奚惜使劲盯着韩青濯瞧,但还是无法定格某一准确的瞬间。她晃了晃脑袋,企图令视线清明,结果身体一偏,朝他怀里倒过去。
咚的一声。
她靠在韩青濯肩头,男人握着杯子的那只手攥紧了,手背青筋隐于皮肤表层,随时都会冲破。
空气中混入一缕她的味道。
是他此前不曾留意的,小姑娘身上的气息。青柠,牛奶,以及萦绕在鼻尖,呵出来的葡萄酒香。

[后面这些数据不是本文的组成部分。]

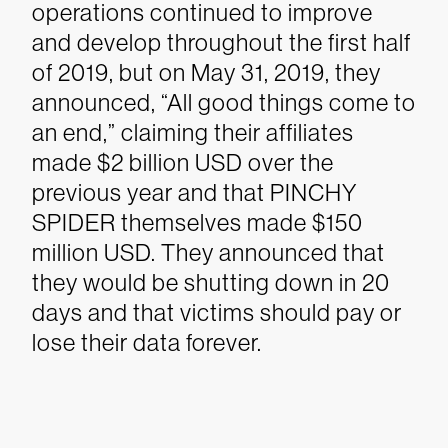
operations continued to improve
and develop throughout the first half
of 2019, but on May 31, 2019, they
announced, “All good things come to
an end,” claiming their affiliates
made $2 billion USD over the
previous year and that PINCHY
SPIDER themselves made $150
million USD. They announced that
they would be shutting down in 20
days and that victims should pay or
lose their data forever.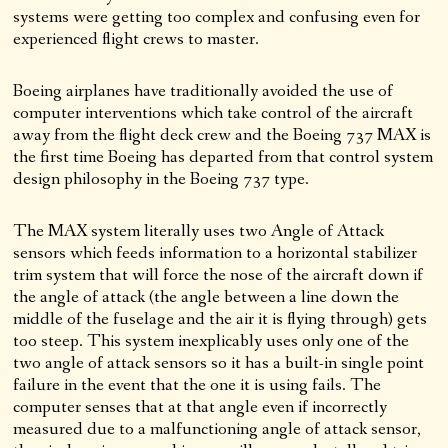
systems were getting too complex and confusing even for
experienced flight crews to master.
Boeing airplanes have traditionally avoided the use of
computer interventions which take control of the aircraft
away from the flight deck crew and the Boeing 737 MAX is
the first time Boeing has departed from that control system
design philosophy in the Boeing 737 type.
The MAX system literally uses two Angle of Attack
sensors which feeds information to a horizontal stabilizer
trim system that will force the nose of the aircraft down if
the angle of attack (the angle between a line down the
middle of the fuselage and the air it is flying through) gets
too steep. This system inexplicably uses only one of the
two angle of attack sensors so it has a built-in single point
failure in the event that the one it is using fails. The
computer senses that at that angle even if incorrectly
measured due to a malfunctioning angle of attack sensor,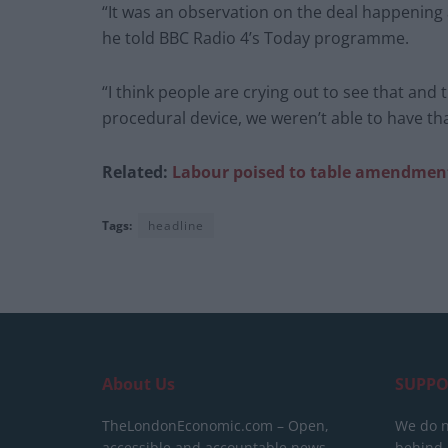
“It was an observation on the deal happening 
he told BBC Radio 4’s Today programme.
“I think people are crying out to see that and 
procedural device, we weren’t able to have tha
Related:
Labour poised to table amendment
Tags:
headline
About Us
SUPPO
TheLondonEconomic.com – Open,
We do n
accessible and accountable news,
behind a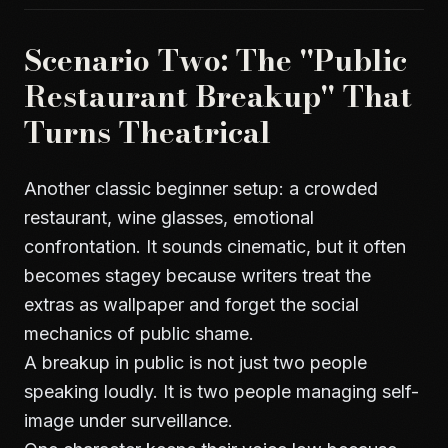
Scenario Two: The "Public
Restaurant Breakup" That
Turns Theatrical
Another classic beginner setup: a crowded
restaurant, wine glasses, emotional
confrontation. It sounds cinematic, but it often
becomes stagey because writers treat the
extras as wallpaper and forget the social
mechanics of public shame.
A breakup in public is not just two people
speaking loudly. It is two people managing self-
image under surveillance.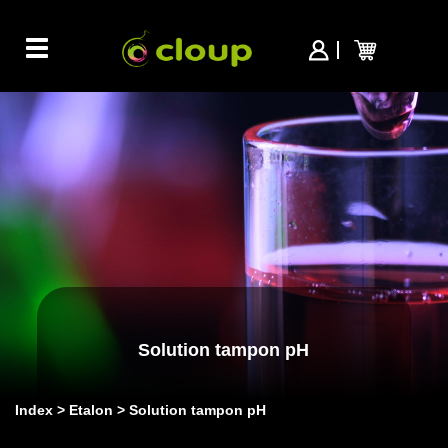
Toggle
navigation
Solution tampon pH
Index
Etalon
Solution tampon pH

奚惜脑袋昏昏沉沉的,再加上昨晚本来就没睡好,又晕又困,眼睛都快睁不开了。
她干脆破罐子破摔,将韩青濯宽阔的肩膀当成枕头,一动不动。
“葡萄酒都能醉成这样。”
韩青濯垂眼瞥她,她昨晚不睡觉哀嚎不止,刚又缩在这儿偷偷掉眼泪,现在睡着了,反而有种说不上来的安静。
他放下杯子,胳膊穿过她膝窝,打横将人抱起来。
醉酒的奚惜下意识皱起鼻尖,四肢不安分地扑腾,不小心踢倒桌上的玻璃杯,溅了韩青濯一身红酒。
韩青濯脸色顿时黑了,眉心突突跳着。
他快步把奚惜抱回她自己的卧室,放回床上躺好。
被殃及的只有他,奚惜衣服干净整洁,没有半点酒渍。
她的卧室有着和这套房子格格不入的鲜活,韩青濯并未过多停留,把人放下后离开。
关门前,他看了眼床上的小姑娘。
奚惜翻了个身,抱住小熊,一条腿跨过来,睡得正香。
韩青濯打电话给刘叔,不带感情地说:“叫人打扫客厅,特别是沙发。”
“同时按照清单准备好食材,下午五点前送过来。”
刘叔乐呵呵地回:“好的先生,这就来。”
韩青濯无法忍受这一身酒气,早上健身结束才洗的澡,现在又进浴室冲凉。
打开花洒,他阖上眼,清凉的水流漫过全身每一寸肌肤,绷紧的眉头舒展开来。
可他还是不知道,她为什么会哭。